The final training day covered the prevention of traffic accidents and considered mental health with a good individual exercise looking over one’s life for the good and the bad events that had been influential.  The final session was on responsible sexuality.  After a presentation of information, three groups were challenged to develop a poster and presentation about a related topic.

The trainees valued their experience and look forward to addressing issues that negatively affect Palomas health. The issue of debris and the prompt removal of dead animals in the town may be a potential first concerted effort for the new promotoras.

The principal promotora trainer was Dra. Elisa Aguilar Jimenez, Coordinadora Oficina Chihuahua from Comision de Salud Fronteriza  Mx-EU. She was assisted by Enf. Sigifredo Pena Flores, Coordinator of Promotion of Health, State of Chihuahua, MX; Lic. Estella Aizpuru Gardea, Coordinator of School and Health Programs, State of Chihuahua, MX; and Lic. Liliana G.  Trejo Rodríguez, Adjunct Coordinator of School and Health Programs, State of Chihuahua, MX.


Promotora training opens another avenue to improve Palomas

Twelve Palomas women completed a training for Health Educators (Promotoras) in Palomas on June 6-8. Border Partners and the Columbus, Luna County, Palomas Binational Health Council (COBINA) co-sponsored the event, funded also by the Ben Archer Health Center.  The Office of Border Health in Juarez, led by Dr. Elisa Aguilar, conducted the training.

The concept of “health” was presented in a very broad-based context. Training considered the multitude of factors in a community that promote wellness for its members. In addition to attention to health problems and diseases, these factors might also include, for instance, the presence of health services, sanitation, environmental factors, such as the presence of dust in the air, and the community’s level of health-knowledge and health-awareness.

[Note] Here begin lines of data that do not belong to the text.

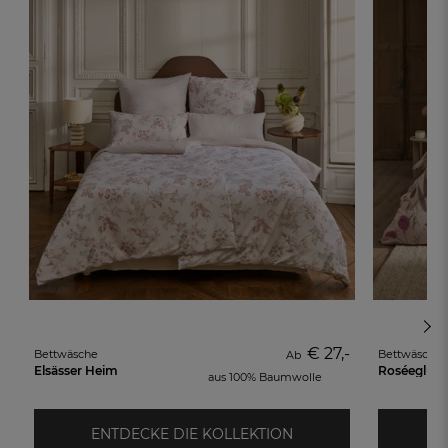
€ 27,-
Bettwäsche
Bettwäsche
Ab
Elsässer Heim
Roséeglüh
aus 100% Baumwolle
ENTDECKE DIE KOLLEKTION
E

Border Partners co-founder Polly Edmunds, who also participated in the three-day promotora training, was excited by the evident commitment of the twelve Palomas women trainees who, “despite sweltering heat, persevered through three full days of training.” Polly also observed that the women themselves are “excited about the possibilities for change for their community.”

Palomas promotora training group

Palomas promotora training group, June 2012

Trainers encouraged the participants to design and present community workshops that:

  • empower the townspeople to develop the capacity to express their needs;
  • identify and define their problems;
  • design strategies of participation and
  • organize effectively to address the issues that affect the community’s health.

Workshops that the newly-trained promotoras will design will help townspeople reflect on health risks that confront their state and community. Workshop participants will identify health issues that affect their community and learn strategies to counteract those health risks.

Health promoters can expose problems in a community and ask the proper authority to make changes.

Newly-trained promotora Chayo Covarrobias declared that her dream was to have a “healthy and clean community,” a sentiment to which most of group agreed.  Benita Saenz added that she would like to see the day “when people drive through Palomas and want to visit because it is a pleasant place.”  Others expressed that they would like a community characterized by greater employment opportunities and “less illness.”

“The trainers stressed the idea that change starts with yourself. It’s easy to blame everyone else. People need to organize,” concluded Polly Edmunds.